By not committing itself to any coalition government, the EFF holds sway in Johannesburg, Nelson Mandela Bay (NMB), and Tshwane. The phenomenon is known as a 'confidence and supply deal' in the United Kingdom (UK). It is aimed at helping a coalition government to pass budgets, legislation, and important decisions of national good in parliament or council.
The EFF abuses the phenomenon to impose its own policies on the DA. The abuse is intertwined with its personality politics, from which it derived its existence. For example, if the EFF really wants to 'punish' the DA for not voting in favour of land expropriation without compensation, which is one of its seven non-negotiable cardinals, it should remove it from Johannesburg and Tshwane, not only in NMB.
I do concur with DA leader Mmusi Maimane that the EFF targets NMB Executive Mayor Athol Trollip because he is white.

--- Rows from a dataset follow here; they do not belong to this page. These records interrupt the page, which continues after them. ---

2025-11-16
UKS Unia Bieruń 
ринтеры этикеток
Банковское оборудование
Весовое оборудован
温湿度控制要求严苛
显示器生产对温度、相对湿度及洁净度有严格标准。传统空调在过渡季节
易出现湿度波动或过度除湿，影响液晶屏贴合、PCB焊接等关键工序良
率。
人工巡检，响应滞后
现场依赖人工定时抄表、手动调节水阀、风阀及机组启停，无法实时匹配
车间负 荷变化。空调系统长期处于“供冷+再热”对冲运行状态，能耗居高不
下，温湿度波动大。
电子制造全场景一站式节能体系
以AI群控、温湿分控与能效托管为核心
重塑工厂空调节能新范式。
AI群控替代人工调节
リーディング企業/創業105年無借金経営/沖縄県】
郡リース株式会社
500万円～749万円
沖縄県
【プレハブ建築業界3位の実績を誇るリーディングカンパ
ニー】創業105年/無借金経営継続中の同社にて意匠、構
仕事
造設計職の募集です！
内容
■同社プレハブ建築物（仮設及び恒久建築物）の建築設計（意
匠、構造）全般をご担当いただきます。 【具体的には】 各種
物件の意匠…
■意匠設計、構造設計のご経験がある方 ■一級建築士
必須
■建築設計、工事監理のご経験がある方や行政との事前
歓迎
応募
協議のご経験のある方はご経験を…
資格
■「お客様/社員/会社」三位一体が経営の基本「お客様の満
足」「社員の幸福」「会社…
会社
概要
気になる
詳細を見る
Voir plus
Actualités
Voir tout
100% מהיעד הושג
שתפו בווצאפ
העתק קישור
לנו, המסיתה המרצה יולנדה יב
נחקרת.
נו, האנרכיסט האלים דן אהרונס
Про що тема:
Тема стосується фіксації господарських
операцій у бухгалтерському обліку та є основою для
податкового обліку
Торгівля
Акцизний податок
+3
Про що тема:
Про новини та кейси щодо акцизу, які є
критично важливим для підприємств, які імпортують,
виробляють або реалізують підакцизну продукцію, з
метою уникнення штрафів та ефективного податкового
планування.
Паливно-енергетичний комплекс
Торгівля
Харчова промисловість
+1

Its argument that he chairs the DA federal is devoid of intellectual merits, is the least I can say. Trollip could not take the decision that would have fundamentally gone against his party's policy, namely a property right.
As part of its personality politics, the EFF dictates to the ANC to nominate former finance minister Mcebisi Jonas or someone of his integrity as NMB executive mayor. It is ahead of the ANC in terms of intelligence-based thoughts.
Having put the ANC in a precarious grip of power in NMB, the EFF will engage on the land modalities with a gun on its head. Once the parties disagree on certain modalities, it will bring a motion to remove the ANC in the municipality. The ANC will find itself in the same situation as the DA. If the ANC really wants to reclaim NMB, it should collapse the municipality and go for elections, as it happened in Metsimaholo, headquartered in Sasolburg, Free State province.
An ANC-led coalition government with the EFF's support will render the municipality ungovernable, albeit the parties are on the same ideological wavelength. There is a deep-seated acrimony between members of the two parties towards each other.
As I have alluded to earlier, the acrimony stems from the personality politics, namely EFF leader Julius Malema's expulsion from the ANC. It did not end with Jacob Zuma's presidency.
It appears that Cyril Ramaphosa's presidency has opened old wounds. Speaking at a press conference hours before his election as fifth South African president, the visibly emotional Malema said Ramaphosa, who had chaired the ANC National Disciplinary Committee Appeal (NDCA), told former ANCYL secretary-general Sindiso Magaqa to appeal their verdicts because Derek Hanekom had messed up the case. Hanekom, who has been on the receiving ends of Malema's attacks, chaired the ANC National Disciplinary Committee (NDC).
Questioning Ramaphosa's ulterior motive to expel Malema from the ANC, EFF deputy president Floyd Shivambu, whose membership the ANC had suspended by three years, wrote: "If comrade Cyril was really the man of the Constitution who presided over a transition that everyone in the world celebrates today, how did he fail to manage what is vividly an injustice against the leadership of the ANC Youth League?"
As if that were not enough, he went on pose another question: "How is it possible that he could have allowed for the utter persecution and conviction of youth leaders for expressing political views, whilst he indeed sailed through the most tumultuous transition in the history of politics possibly in the whole world?"
In short, Shivambu accused Ramaphosa of having been offered a position of ANC deputy president to get rid of Malema.
Indeed, the EFF is ahead of the ANC in terms of intelligence-based thoughts. The ANC should have deferred a land issue post-2019 general elections, heeding Professor Xolela Mangcu's unsolicited advice to Malema and his fellow revolutionary hotheads, namely "that what stands between them and power is one very simple fact - most voters are not revolutionaries."
Only a few voters understand historical and ideological fundamentals of the land. Their knowledge of it is based on public perceptions, which often take precedence over what policies really purport. For example, some people may not vote for the ANC out of a fear that it may turn the country into Zimbabwe and other African countries where a land policy has dismally failed.
Molifi Tshabalala is an author and independent analyst.